Aurélie* aussi partage cette angoisse du lendemain. A 31 ans, après 5 ans d'exercice, cette collaboratrice à mi-temps d'un gros cabinet parisien se trouve à un moment charnière de sa carrière, persuadée qu'en cas d'adoption de la réforme, elle ne parviendra pas à rester à flot.

Les clients les plus fragiles pénalisés

Pour développer sa clientèle, et compléter son revenu, elle multiplie les permanences pénales auprès de l'antenne des mineurs. Ces dossiers très faiblement rémunérés sont chronophages. "Défendre un mineur me rapporte en moyenne 90 euros, avant les charges, donc à peu près 45 euros. Une somme qui m'indemnise pour plusieurs heures de travail. C'est du temps que je ne consacre pas à d'autres affaires plus rémunératrices", explique-t-elle, sans se plaindre. "Je n'ai aucune difficulté à aider les gens, c'est la base de mon métier, mais il faut que je puisse en vivre." 

"J'ai fait sept années d'études et de sacrifices, pour finalement passer mon temps à me demander comment payer mes charges, ce n'est pas tenable", déplore Aurélie, avant d'avouer penser sérieusement à arrêter.

J'ai un dossier dont la procédure va durer jusqu'en 2021. Si la réforme passe, j'aurai mis la clef sous la porte d'ici là. Je dis quoi à mon client ?

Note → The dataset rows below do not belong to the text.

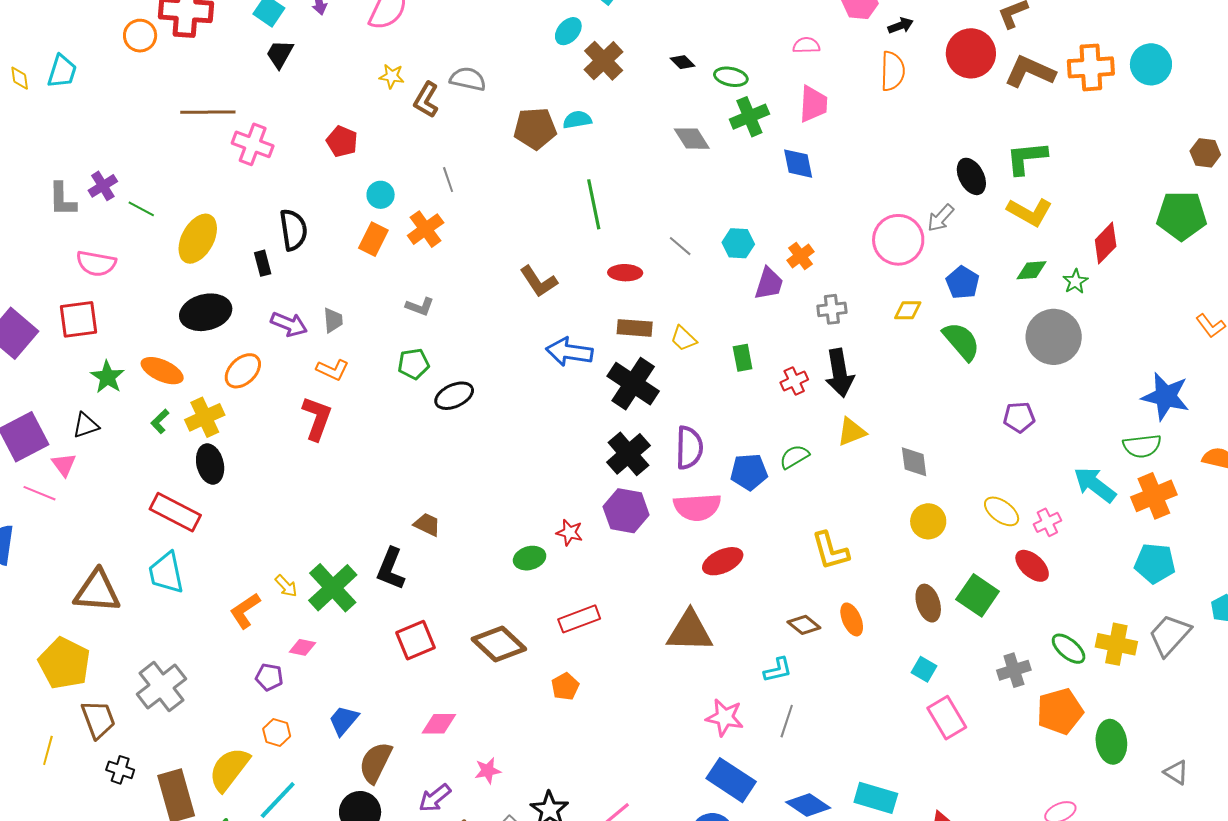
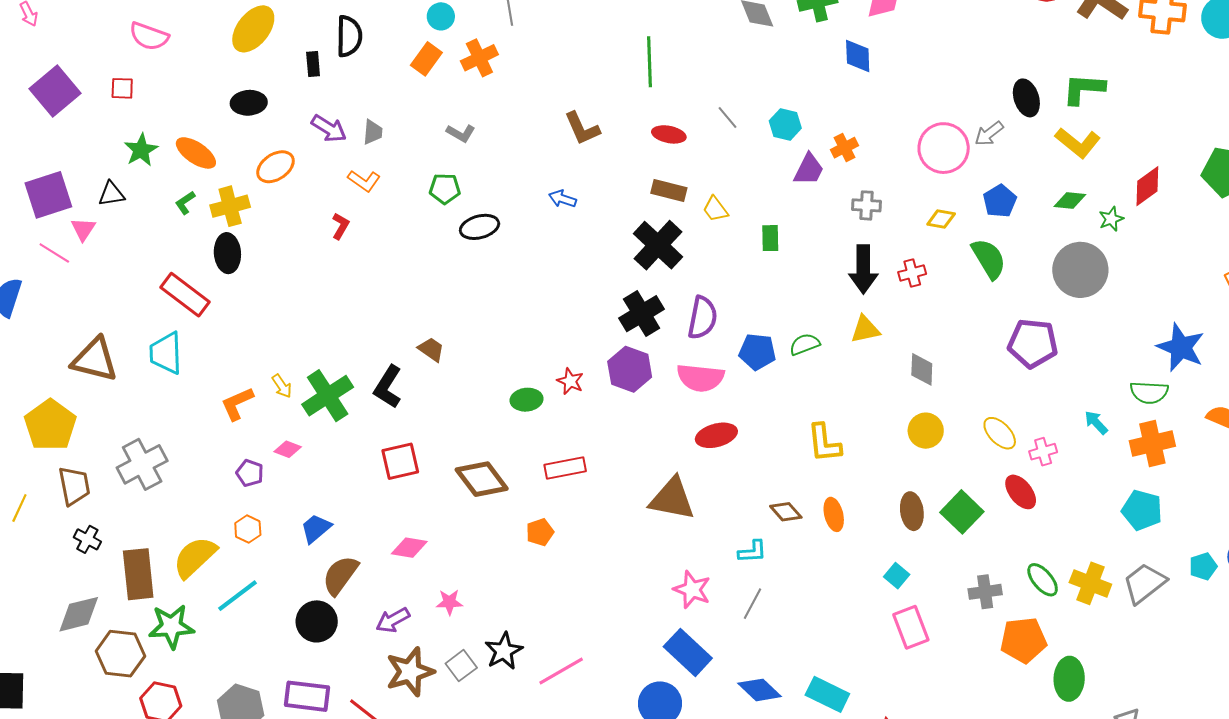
black ellipse: (206, 312) -> (249, 103), size x0.7
red square: (78, 319) -> (122, 88), size x0.6
blue arrow: (569, 352) -> (563, 199), moved, size x0.6
red cross: (794, 381) -> (912, 273), moved
purple pentagon: (1019, 417) -> (1033, 343), size x1.6
red L-shape: (317, 418) -> (340, 226), size x0.6
cyan arrow: (1095, 485) -> (1096, 423), size x0.6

Aurélie, avocate au barreau de Paris

à franceinfo

Avec cette réforme, elle en est sûre, les avocats ne pourront plus consacrer autant de temps à ces dossiers. "Ce sont les clients les plus fragiles, ceux qui bénéficient notamment de l'aide juridictionnelle, qui seront pénalisés", redoute-t-elle.

Hausse des honoraires et choix des dossiers

Mathieu*, 35 ans, avocat à Lyon (Rhône), partage cette analyse. Il vient de s'associer avec sa femme, avocate elle aussi. La carrière de ce spécialiste en droit social est stable, mais son épouse de 33 ans a eu un parcours plus sinueux. Pendant ses deux grossesses, elle a dû être hospitalisée trois et cinq mois. Impossible pour elle de travailler et de plaider, c'est donc lui qui a pris le relais.

"Après chaque enfant, elle a dû repartir de zéro, se reconstituer une clientèle, et donc s'inscrire à l'aide juridictionnelle pour pouvoir travailler", explique-t-il. Cette "AJ", c'est "125 euros net, pour cinq à six heures de travail. On le fait par conviction." Ce ne sont pas les gros cabinets, aux finances plus solides, qui se chargent de ces dossiers, mais les plus petits. 

L'union fait la force. Je ne sais pas si elle pourrait poursuivre son activité seule.

Mathieu, avocat au barreau de Lyon

à franceinfo

Concernant la réforme des retraites, le couple a déjà fait le calcul : la hausse de leurs cotisations représentera entre 12 000 et 14 000 euros par an pour le couple. "Ce n'est pas anodin, avec deux enfants à charge." Si la réforme est adoptée en l'état, Mathieu envisage d'augmenter ses honoraires. Son épouse devra choisir des dossiers plus rémunérateurs. La survie de leur cabinet est en jeu.

Quant au départ en retraite, ce ne sera "pas avant 68 ans, c'est le scénario le plus probable". Le montant de leur pension devrait tomber "de 1 400 euros à 1 000 euros par mois". Il faudra donc, "si on le peut, constituer notre propre capital retraite".

* Les prénoms ont été modifiés à la demande des personnes interrogées.